▸ YOUR OBJECTIVE
Which of the lines below holds the string "save"? Copy every line that does.

= Beginning of Section =

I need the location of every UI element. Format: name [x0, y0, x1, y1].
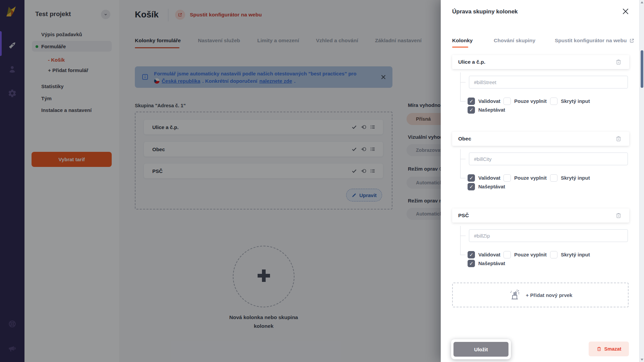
close-icon — [621, 7, 630, 16]
field-card-header[interactable] — [452, 208, 629, 223]
checkbox-validovat[interactable] — [468, 98, 475, 105]
checkbox-label-skryty-input: Skrytý input — [561, 174, 590, 182]
drawer-close-button[interactable] — [621, 7, 630, 16]
scroll-up-arrow[interactable] — [641, 1, 643, 3]
save-button[interactable]: Uložit — [453, 342, 508, 357]
checkbox-label-pouze-vyplnit: Pouze vyplnit — [514, 251, 547, 258]
add-new-element-button[interactable]: + Přidat nový prvek — [452, 283, 629, 307]
checkbox-skryty-input[interactable] — [550, 174, 557, 182]
scrollbar-thumb[interactable] — [641, 50, 643, 88]
drawer-tab-chovani-skupiny[interactable]: Chování skupiny — [494, 38, 535, 44]
checkbox-naseptavat[interactable] — [468, 260, 475, 267]
delete-field-trash-icon[interactable] — [615, 59, 622, 65]
delete-group-label: Smazat — [604, 346, 622, 352]
field-id-input[interactable] — [469, 229, 628, 242]
magic-hat-icon — [508, 289, 521, 301]
checkbox-label-validovat: Validovat — [478, 174, 500, 182]
checkbox-skryty-input[interactable] — [550, 251, 557, 258]
tree-connector — [460, 226, 461, 255]
drawer-tab-spustit-konfigurator[interactable]: Spustit konfigurátor na webu — [555, 38, 635, 44]
checkbox-label-naseptavat: Našeptávat — [478, 106, 505, 114]
field-card-psc: PSČ Validovat Pouze vyplnit Skrytý input… — [452, 208, 629, 276]
checkbox-naseptavat[interactable] — [468, 106, 475, 114]
drawer-active-tab-underline — [452, 47, 468, 48]
checkbox-skryty-input[interactable] — [550, 98, 557, 105]
checkbox-validovat[interactable] — [468, 251, 475, 258]
tree-connector — [460, 82, 466, 82]
tree-connector — [460, 149, 461, 178]
page-scrollbar[interactable] — [639, 0, 644, 362]
field-label: PSČ — [458, 208, 469, 223]
checkbox-label-validovat: Validovat — [478, 251, 500, 258]
field-card-header[interactable] — [452, 132, 629, 146]
checkbox-label-naseptavat: Našeptávat — [478, 183, 505, 190]
drawer-tab-kolonky[interactable]: Kolonky — [452, 38, 473, 44]
field-label: Obec — [458, 132, 471, 146]
checkbox-pouze-vyplnit[interactable] — [503, 174, 511, 182]
checkbox-label-pouze-vyplnit: Pouze vyplnit — [514, 174, 547, 182]
tree-connector — [460, 178, 466, 178]
add-new-element-label: + Přidat nový prvek — [526, 292, 573, 298]
drawer-title: Úprava skupiny kolonek — [452, 8, 518, 15]
tree-connector — [460, 236, 466, 236]
checkbox-pouze-vyplnit[interactable] — [503, 251, 511, 258]
app-root: Test projekt Výpis požadavků Formuláře -… — [0, 0, 644, 362]
edit-group-drawer: Úprava skupiny kolonek Kolonky Chování s… — [441, 0, 644, 362]
delete-group-button[interactable]: Smazat — [589, 342, 629, 356]
field-label: Ulice a č.p. — [458, 55, 485, 69]
checkbox-naseptavat[interactable] — [468, 183, 475, 190]
field-card-ulice: Ulice a č.p. Validovat Pouze vyplnit Skr… — [452, 55, 629, 122]
checkbox-validovat[interactable] — [468, 174, 475, 182]
field-card-obec: Obec Validovat Pouze vyplnit Skrytý inpu… — [452, 132, 629, 199]
scroll-down-arrow[interactable] — [641, 359, 643, 361]
checkbox-label-skryty-input: Skrytý input — [561, 251, 590, 258]
tree-connector — [460, 72, 461, 101]
external-link-icon — [629, 38, 635, 43]
delete-field-trash-icon[interactable] — [615, 135, 622, 142]
tree-connector — [460, 101, 466, 102]
field-id-input[interactable] — [469, 76, 628, 88]
checkbox-label-skryty-input: Skrytý input — [561, 98, 590, 105]
checkbox-label-validovat: Validovat — [478, 98, 500, 105]
field-id-input[interactable] — [469, 153, 628, 165]
save-button-wrapper: Uložit — [451, 339, 511, 359]
delete-field-trash-icon[interactable] — [615, 212, 622, 219]
tree-connector — [460, 159, 466, 159]
tree-connector — [460, 255, 466, 255]
checkbox-label-naseptavat: Našeptávat — [478, 260, 505, 267]
trash-icon — [596, 346, 602, 352]
checkbox-label-pouze-vyplnit: Pouze vyplnit — [514, 98, 547, 105]
checkbox-pouze-vyplnit[interactable] — [503, 98, 511, 105]
drawer-tab-label: Spustit konfigurátor na webu — [555, 38, 627, 44]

= End of Section =

▸ EXERCISE RESULT
save-button[interactable]: Uložit — [453, 342, 508, 357]
save-button-wrapper: Uložit — [451, 339, 511, 359]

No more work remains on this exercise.